The divine purpose for good that runs stubbornly through life and has made it impossible for the murderous German plans to thrive in spite of all our neglects and stupidities, crops up insistently in the story of the British medical campaign in this war. Thus, chlorine gas came into the field first as the poison gas of the Germans; it remained in the field on the British side chiefly as a means for purifying water.


One interesting result of the war which we noticed at G.H.Q. was the abandonment of the Early Victorian primness in conversation in England. Soldiers going home on leave noticed it from 1916 onwards; and on the balance of the evidence I do not think they were at all responsible for it. They would go away from Boulogne, after an extra careful bath and the putting on of a clean tunic, with a steady resolution to put away from their thoughts and their tongues all the coarseness of the camp; and find themselves at their first dinner party in England tackled by some young lady in her teens on the subject of lice; or by some matron not yet in the thirties on the subject of venereal disease at the Front. They would come back often with a distinct feeling of shame-shock, to welcome the comparative reticence of Mess conversation.
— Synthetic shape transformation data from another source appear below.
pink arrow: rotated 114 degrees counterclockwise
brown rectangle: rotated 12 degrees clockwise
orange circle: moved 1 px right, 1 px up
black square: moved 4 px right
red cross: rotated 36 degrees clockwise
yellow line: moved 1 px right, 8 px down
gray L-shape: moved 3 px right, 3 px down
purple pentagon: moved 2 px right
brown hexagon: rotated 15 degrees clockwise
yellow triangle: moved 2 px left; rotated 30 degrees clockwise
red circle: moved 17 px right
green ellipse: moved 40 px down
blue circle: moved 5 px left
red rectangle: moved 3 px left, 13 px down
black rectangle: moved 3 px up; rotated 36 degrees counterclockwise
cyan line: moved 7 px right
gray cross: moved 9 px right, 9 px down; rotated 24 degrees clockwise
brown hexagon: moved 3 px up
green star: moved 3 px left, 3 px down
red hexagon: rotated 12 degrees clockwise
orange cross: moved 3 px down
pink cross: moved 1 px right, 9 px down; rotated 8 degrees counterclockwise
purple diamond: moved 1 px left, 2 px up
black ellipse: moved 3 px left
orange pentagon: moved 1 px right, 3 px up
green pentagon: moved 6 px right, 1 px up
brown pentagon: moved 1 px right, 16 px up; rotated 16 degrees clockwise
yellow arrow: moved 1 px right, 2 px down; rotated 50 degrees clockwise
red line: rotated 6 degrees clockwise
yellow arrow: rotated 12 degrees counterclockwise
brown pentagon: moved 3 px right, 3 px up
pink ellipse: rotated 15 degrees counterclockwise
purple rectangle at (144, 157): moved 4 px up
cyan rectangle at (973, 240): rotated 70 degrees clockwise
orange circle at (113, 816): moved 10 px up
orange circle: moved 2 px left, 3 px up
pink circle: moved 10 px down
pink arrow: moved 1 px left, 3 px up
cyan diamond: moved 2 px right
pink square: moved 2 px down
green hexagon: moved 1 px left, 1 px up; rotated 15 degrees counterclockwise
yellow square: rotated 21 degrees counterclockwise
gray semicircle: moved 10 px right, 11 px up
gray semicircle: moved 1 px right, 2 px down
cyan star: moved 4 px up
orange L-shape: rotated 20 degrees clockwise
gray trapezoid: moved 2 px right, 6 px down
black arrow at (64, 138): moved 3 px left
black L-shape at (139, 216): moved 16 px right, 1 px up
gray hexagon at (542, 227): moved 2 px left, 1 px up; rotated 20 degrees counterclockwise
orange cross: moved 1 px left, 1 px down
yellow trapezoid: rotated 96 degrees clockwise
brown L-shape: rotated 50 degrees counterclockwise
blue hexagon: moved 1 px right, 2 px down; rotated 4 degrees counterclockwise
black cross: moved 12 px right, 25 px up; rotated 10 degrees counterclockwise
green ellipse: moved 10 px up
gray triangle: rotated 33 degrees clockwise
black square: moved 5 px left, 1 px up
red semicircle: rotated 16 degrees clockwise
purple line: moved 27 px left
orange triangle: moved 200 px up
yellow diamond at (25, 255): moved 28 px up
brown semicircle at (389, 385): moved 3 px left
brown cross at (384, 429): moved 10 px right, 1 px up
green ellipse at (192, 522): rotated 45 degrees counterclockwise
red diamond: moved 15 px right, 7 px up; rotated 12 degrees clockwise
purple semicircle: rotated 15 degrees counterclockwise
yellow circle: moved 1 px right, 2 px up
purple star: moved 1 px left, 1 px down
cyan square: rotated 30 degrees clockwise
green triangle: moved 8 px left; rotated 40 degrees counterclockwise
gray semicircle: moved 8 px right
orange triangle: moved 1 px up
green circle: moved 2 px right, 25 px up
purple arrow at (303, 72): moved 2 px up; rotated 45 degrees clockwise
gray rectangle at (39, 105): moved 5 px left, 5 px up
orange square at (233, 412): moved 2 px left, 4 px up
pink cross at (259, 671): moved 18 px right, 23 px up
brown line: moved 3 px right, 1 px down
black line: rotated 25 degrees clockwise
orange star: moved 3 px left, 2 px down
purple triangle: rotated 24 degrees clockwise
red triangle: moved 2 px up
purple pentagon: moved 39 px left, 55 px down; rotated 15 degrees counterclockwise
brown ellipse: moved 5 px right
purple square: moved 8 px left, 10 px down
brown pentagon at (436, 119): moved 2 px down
It was my duty once to see the representative of an organisation that wished to have lectures delivered to all the soldiers on the subject of "v.d." To my surprise the representative proved to be a lady—and a young and attractive lady at that. She plunged into her subject without the least trace of embarrassment. She wanted lectures, with pictures, in every recreation hut of the B.E.F., France, and was firm to brush away the objection that "the men might not like it," and scornful of the reservation that if the lectures were permitted they were not to be "parade lectures," i.e., the men were not to be compelled to attend.

Finally, discovering that though the lady wanted "pictures" she had not the pictures but expected the Army to supply them, I took refuge in a subterfuge. "Very sorry, very sorry indeed, but there is no Vote out of which we can get the pictures."